Addressing photos of Jim and the family's nanny spending time together alone at a hockey game, Meghan accused her estranged husband of having "repeatedly lied" about the outing.
"I asked him to include me on all future texts with this sitter but he said, 'No.' Another major red flag," King wrote, then clarifying, "To be clear, I don't know if Jim slept with our babysitter or whether they were just being exceedingly inappropriate by hanging out socially without either of them telling me (and Jim expressly lying to me about it). I've gone back and forth with my thoughts for a couple days but as I write this, I don't think he did. But I still don't understand why he'd lie. And why would she lie?"

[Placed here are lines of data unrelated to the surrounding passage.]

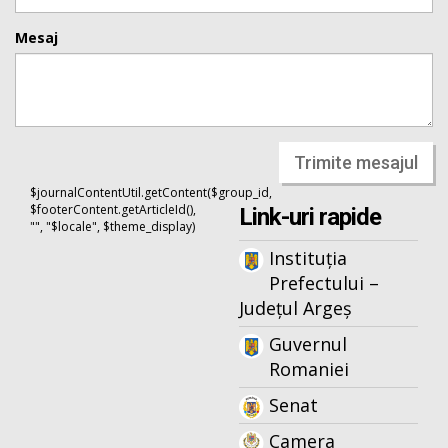
Mesaj
Trimite mesajul
$journalContentUtil.getContent($group_id,
$footerContent.getArticleId(),
Link-uri rapide
"", "$locale", $theme_display)
Instituția
Prefectului –
Județul Argeș
Guvernul
Romaniei
Senat
Camera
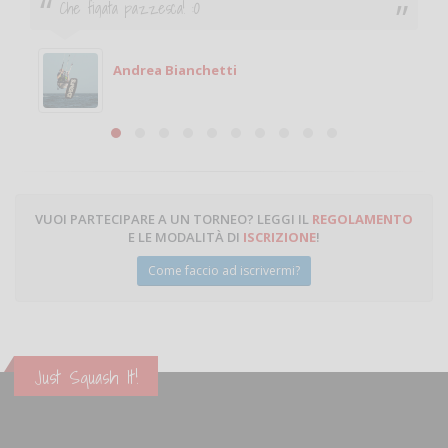
Ciao. Sono a Treviglio da poco e vorrei tornare a
giocare. Se sei in zona e puoi giocare fammi sapere.
Michele
Michele Miglionico
VUOI PARTECIPARE A UN TORNEO? LEGGI IL
REGOLAMENTO
E LE MODALITÀ DI
ISCRIZIONE
!
Come faccio ad iscrivermi?
Just Squash It!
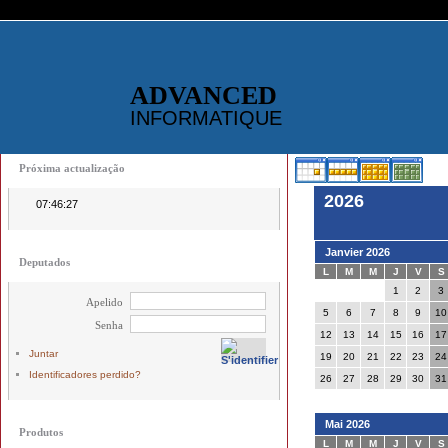
ADVANCED
INFORMATIQUE
Próxima actualização
2026
07:46:27
Janvier 2026
Deputados
L
M
M
J
V
S
1
2
3
Apelido
5
6
7
8
9
10
Senha
12
13
14
15
16
17
Juntar
19
20
21
22
23
24
Identificadores perdido?
26
27
28
29
30
31
Mai 2026
Produtos
L
M
M
J
V
S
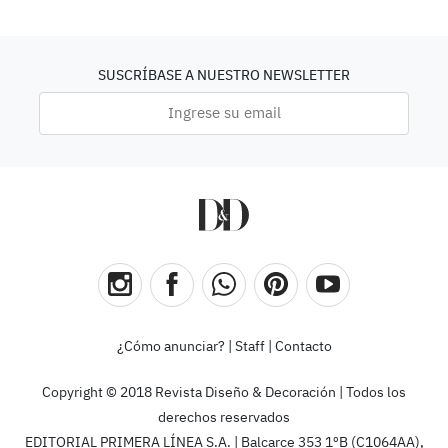
SUSCRÍBASE A NUESTRO NEWSLETTER
¿Cómo anunciar?
|
Staff
|
Contacto
Copyright © 2018 Revista Diseño & Decoración | Todos los
derechos reservados
EDITORIAL PRIMERA LÍNEA S.A. | Balcarce 353 1ºB (C1064AA),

Last week, Meghan recalled, she learned from a reporter calling for comment that Jim had filed for divorce — the first she had heard of it.
"Two points for me: I've now found out that my husband cheated on me (re: the sexting scandal) AND that he was divorcing me via the tabloids. (Turn knife in heart a little more.)" she wrote. "I called my speed-dial lawyers: my dad, my best friend, and my cousin. 'Check casenet! I read that Jimmy is divorcing me!' They couldn't find anything."
She asked, "How did this tabloid have so much personal information? How did it know Jim had filed for divorce? Information that – to my knowledge – only Jim and his lawyer were privy to. Once again, the tabloids knew more about my marriage than I did."
Meghan then explained her reason for having "largely kept mum" on the topic, aside from the selfie and thumbs up emoji in response to a comment identifying the nanny in question, writing, "But I NEVER made one public statement, allegation, accusation, or otherwise. Let's get that REAL STRAIGHT."
"I'm disgusted by what has surfaced in the media. I love my husband and I'm devastated that our marriage is being broken up in the ugliest and messiest way," the RHOC alum added. "I am sad that members of Jim's family are reveling in our demise. And I am saddest for the children. My step kids, Landon and Sutton, have lost a stepmother whom they love and will have to endure another divorce and broken home in their short lifetime. And my three babies who will likely never remember their parents being married."
"I haven't said anything to the media because I believe some things need to be kept private (the irony of being an influencer and saying this is not lost on me). But I feel as if my hand has been forced," she continued.
Calling herself "broken" for her family and "buried in despair," Meghan reassured her followers that she is "enduring."0comments
"I will set an example for my children and I will teach them to love and respect people while also knowing how to condone unethical or wrong behavior," she closed. "I will facilitate healthy, consistent, and ongoing relationships with their father and with his family despite the hurt I feel from them because my children should not reap the karma of my personal situations."